Ensure data consistency and save storage space , It's understandable : The order table of the mall system stores a user ID As an associated foreign key , It is not recommended to store complete user information , Because when we use the information in the user table ( Real name 、 cell-phone number 、 Shipping address ···) After modification , There is no need to maintain the user data of the order table again , It also saves storage space .
Hash Indexes
Mainly through Hash Algorithm ( common Hash The algorithm has direct address method 、 Square with the middle method 、 Folding method 、 Division and remainder 、 Random number method ), Convert database field data to fixed length Hash value , Store with the row pointer of this data Hash The corresponding position of the table ; In case of Hash Collision ( Two different keywords Hash Same value ), It corresponds to Hash The key is stored as a linked list .

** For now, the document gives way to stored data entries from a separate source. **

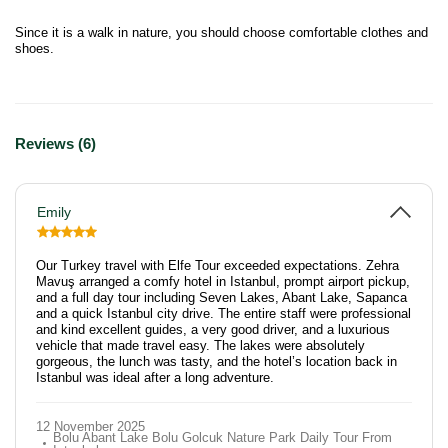
Since it is a walk in nature, you should choose comfortable clothes and
shoes.
Reviews (6)
Emily
Our Turkey travel with Elfe Tour exceeded expectations. Zehra
Mavuş arranged a comfy hotel in Istanbul, prompt airport pickup,
and a full day tour including Seven Lakes, Abant Lake, Sapanca
and a quick Istanbul city drive. The entire staff were professional
and kind excellent guides, a very good driver, and a luxurious
vehicle that made travel easy. The lakes were absolutely
gorgeous, the lunch was tasty, and the hotel’s location back in
Istanbul was ideal after a long adventure.
12 November 2025
Bolu Abant Lake Bolu Golcuk Nature Park Daily Tour From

Search algorithm : When retrieving a query , Just do the same thing again Hash Algorithm , obtain Hash value , Corresponding to Hash Take the data from the corresponding position of the table , In case of Hash Collision , You need to filter when you take the value . Currently in use Hash There are not many databases to index , There are mainly Memory etc. .
MySQL There are Memory The engine and NDB Engine support Hash Indexes .
full-text Full-text index
Full text index is also MyISAM A special index type of , Mainly used for full-text indexing ,InnoDB from MYSQL5.6 Version provides support for full-text indexing .

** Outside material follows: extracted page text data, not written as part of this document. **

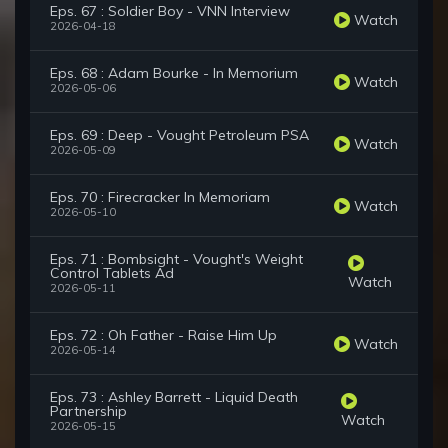
Eps. 67 : Soldier Boy - VNN Interview
Watch
2026-04-18
Eps. 68 : Adam Bourke - In Memorium
Watch
2026-05-06
Eps. 69 : Deep - Vought Petroleum PSA
Watch
2026-05-09
Eps. 70 : Firecracker In Memoriam
Watch
2026-05-10
Eps. 71 : Bombsight - Vought's Weight
Control Tablets Ad
Watch
2026-05-11
Eps. 72 : Oh Father - Raise Him Up
Watch
2026-05-14
Eps. 73 : Ashley Barrett - Liquid Death
Partnership
Watch
2026-05-15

It's used to replace the less efficient LIKE Fuzzy matching operation , Moreover, the full-text index of multi field combination can match multiple fields at one time .
Also use B-Tree Storing index data , But using a specific algorithm , Divide the field data and index it ( In general 4 One byte at a time ), The index file stores the set of index strings before segmentation , And the index information after segmentation , Corresponding Btree The node of the structure stores the word information after segmentation and its position in the index string set before segmentation .
R-Tree Spatial index
The spatial index is MyISAM A special index type of , Mainly used for geospatial data types
*Why? Mysql Index to use B+ Trees are not B Trees ?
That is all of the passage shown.